Anatomy of the debugging (and verification) process in Xr0

When you first fire up 0db on a simple program like

#include <stdlib.h>

void *
alloc() ~ [ return malloc(1); ]
{
	return malloc(1);
}

you are greeted with a fairly inscrutable prompt:

path init abstract state

What does this mean, and what does it have to do with the code above? Our goal here is to explain the phases that Xr0 moves through, which will helpfully make 0db more usable.

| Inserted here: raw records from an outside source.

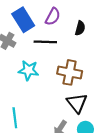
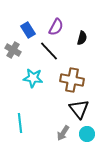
blue rectangle: (23, 20) -> (28, 30), size x0.7
black line: (45, 42) -> (49, 51), turned 45

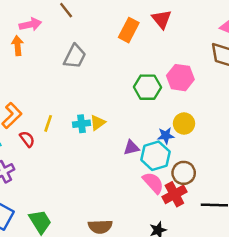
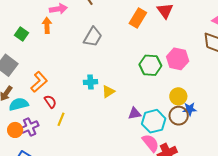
yellow line: (48, 123) -> (61, 119), moved
cyan cross: (81, 124) -> (90, 82), moved
blue star: (166, 136) -> (190, 109), moved
brown circle: (184, 173) -> (179, 116), moved

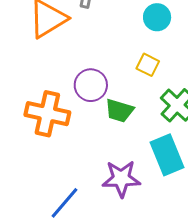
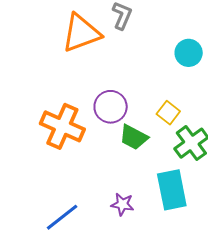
yellow square: (148, 65) -> (168, 113), moved
purple star: (121, 179) -> (122, 204), size x0.6

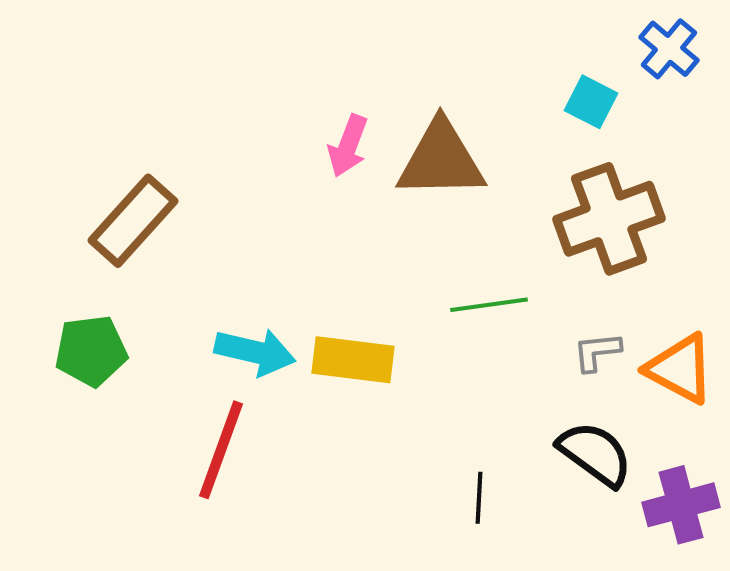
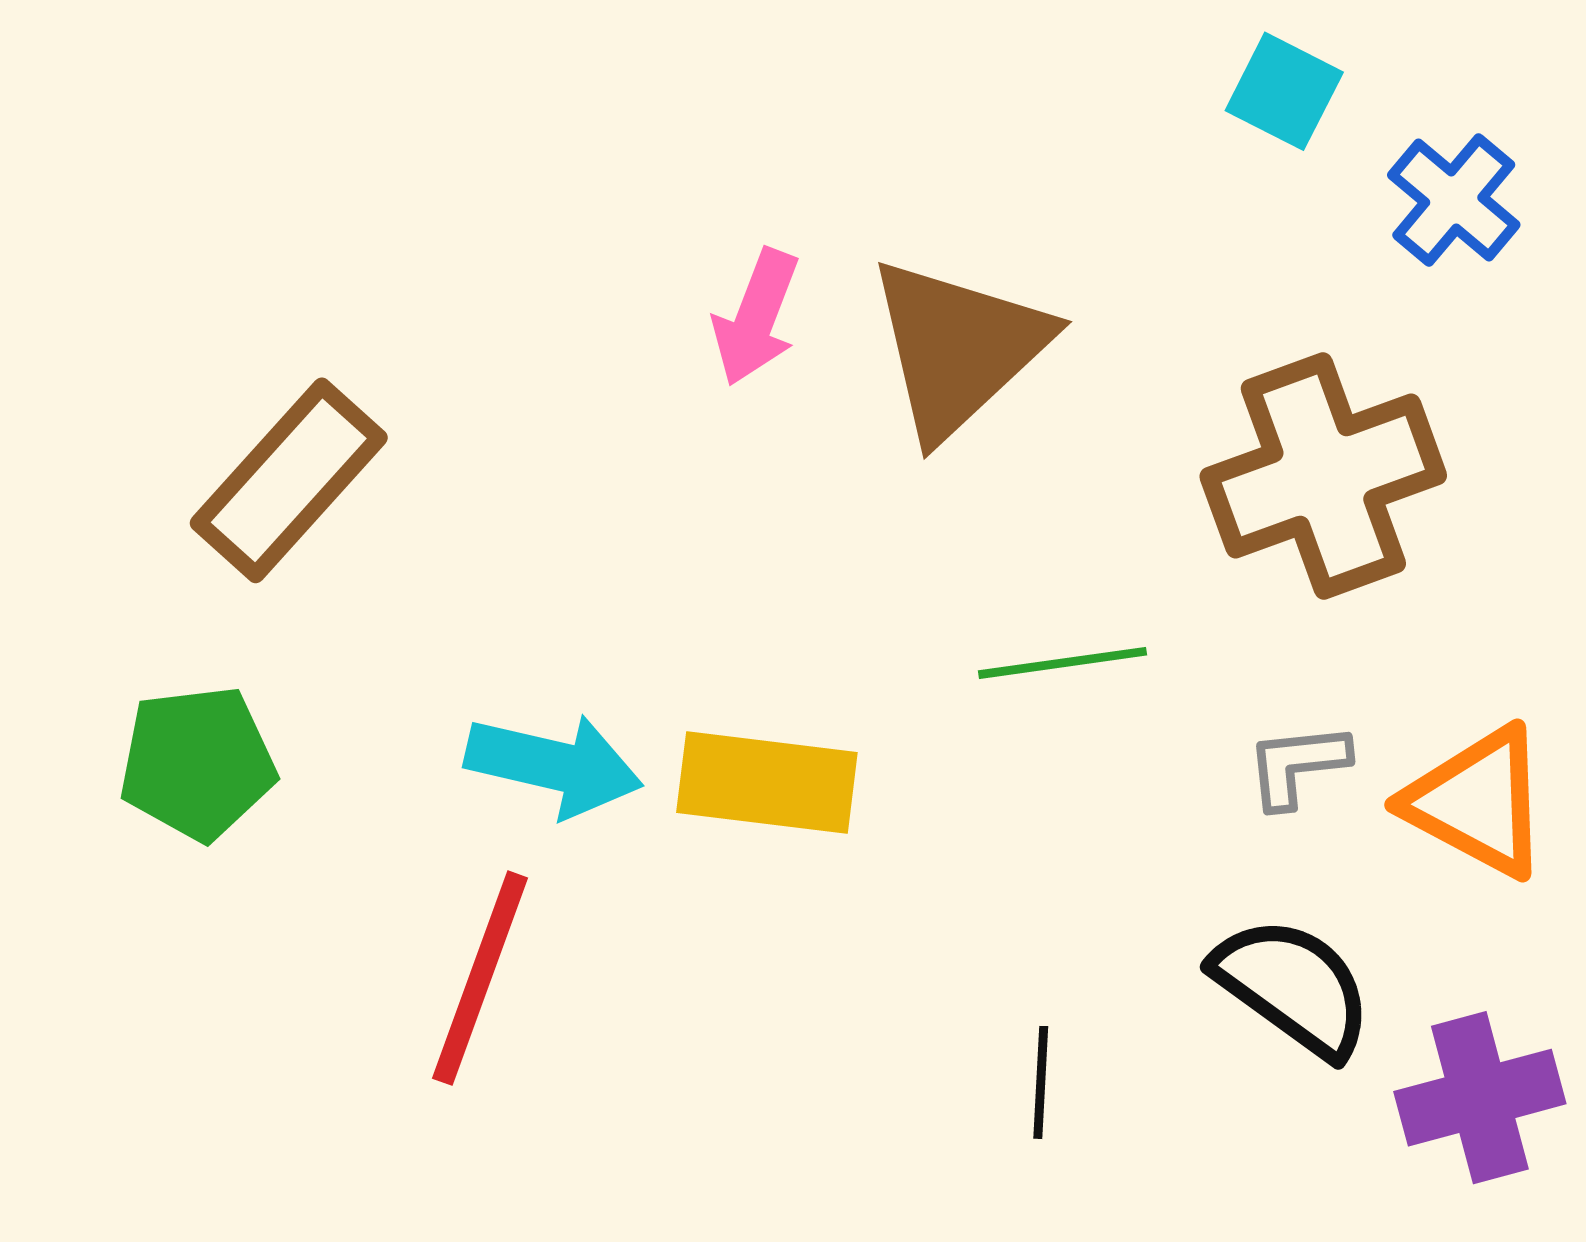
blue cross: (669, 49) -> (1454, 200), moved
cyan square: (591, 102) -> (1284, 91), moved
brown triangle: (441, 160) -> (958, 348), turned -42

Anatomy of a Xr0-annotated function

Xr0 adds annotations to C, such as

~ [ return malloc(1); ]

above. The annotation attached to a function is called its abstract. Abstracts contain1 all the information that callers need to safely interact with a function. For example, this abstract says to callers of alloc, “this function allocates memory on the heap and returns it to you”. More complicated functions will have more complicated abstracts:

#include <stdlib.h>

void
myfree(void *p) ~ [
        setup: p = malloc(1);
        free(p);
]{
        free(p);
}

The “setup” statement in myfree’s abstract communicates to callers that p must be something returned from a call to malloc, so that there is no possibility of a double free or otherwise invalid invocation of free.

Phases of verification

Xr0 verifies a function by checking that the final states of the abstract and the body match, and that there are no memory leaks. It passes through the following phases in constructing these final states:

Additionally, if there are setup statements in the abstract, there is an additional SETUP phase introduced at the beginning of both ABSTRACT and ACTUAL.

Example

Let’s see how these phases play out by debugging myfree. At first we get

path init abstract state

This somewhat-cryptic message means that the state for ABSTRACT has been initiated.2

Typing “n” or “next”, we get our first look at the state:

phase:	ABSTRACT

text:
-->     setup: p = malloc(1);
        free(p);

context:
        typedef int size_t

rconst:
        $0: ptr:{MIN:MAX}       (p)

stack:
        0: {void * := {0:<rconst:$0>}} (p, π)
        ---------------------------- myfree

This now tells us clearly where we are and that we’re in the ABSTRACT phase. Typing “next” twice, we come to the end of the ABSTRACT phase:

phase:	ABSTRACT

text:
        <end of frame>

context:
        typedef int size_t

rconst:
        $0: ptr:{MIN:MAX}       (p)

stack:
        0: {void * := {0:<ptr:heap:0>}} (p, π)
        ---------------------------- myfree

The <end of frame> simply indicates that we’re at the end of myfoo’s abstract.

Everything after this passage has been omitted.